Exercise => Going line by line through the entries below, note each one with "Diceless", then report how many there are and nothing else.

Transcribed page contents:
▼

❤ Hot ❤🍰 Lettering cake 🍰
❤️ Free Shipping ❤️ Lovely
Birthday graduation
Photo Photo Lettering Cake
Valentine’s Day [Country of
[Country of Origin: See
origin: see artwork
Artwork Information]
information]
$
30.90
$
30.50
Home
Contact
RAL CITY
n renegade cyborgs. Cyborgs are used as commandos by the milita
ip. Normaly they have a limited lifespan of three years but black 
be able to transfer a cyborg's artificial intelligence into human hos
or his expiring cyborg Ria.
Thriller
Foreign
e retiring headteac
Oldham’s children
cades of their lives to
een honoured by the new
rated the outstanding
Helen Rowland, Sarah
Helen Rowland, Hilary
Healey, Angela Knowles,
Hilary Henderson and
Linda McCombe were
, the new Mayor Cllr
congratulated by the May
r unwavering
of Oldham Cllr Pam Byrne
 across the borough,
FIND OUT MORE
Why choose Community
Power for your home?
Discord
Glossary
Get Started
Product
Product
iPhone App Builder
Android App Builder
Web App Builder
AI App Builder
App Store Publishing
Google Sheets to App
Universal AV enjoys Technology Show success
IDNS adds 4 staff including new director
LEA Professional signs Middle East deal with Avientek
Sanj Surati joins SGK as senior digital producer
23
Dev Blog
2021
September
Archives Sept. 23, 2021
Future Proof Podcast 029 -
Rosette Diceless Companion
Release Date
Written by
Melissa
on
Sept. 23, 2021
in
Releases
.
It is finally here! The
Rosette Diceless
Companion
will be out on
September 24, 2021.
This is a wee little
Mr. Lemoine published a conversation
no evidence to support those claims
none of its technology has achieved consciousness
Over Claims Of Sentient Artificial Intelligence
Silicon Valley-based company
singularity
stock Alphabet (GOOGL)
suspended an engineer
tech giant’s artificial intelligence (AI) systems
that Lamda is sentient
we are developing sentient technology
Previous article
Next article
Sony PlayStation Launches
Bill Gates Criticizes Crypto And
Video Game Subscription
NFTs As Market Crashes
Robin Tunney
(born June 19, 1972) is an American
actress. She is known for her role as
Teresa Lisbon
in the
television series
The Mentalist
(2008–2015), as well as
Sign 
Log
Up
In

▲

Exercise solution => 2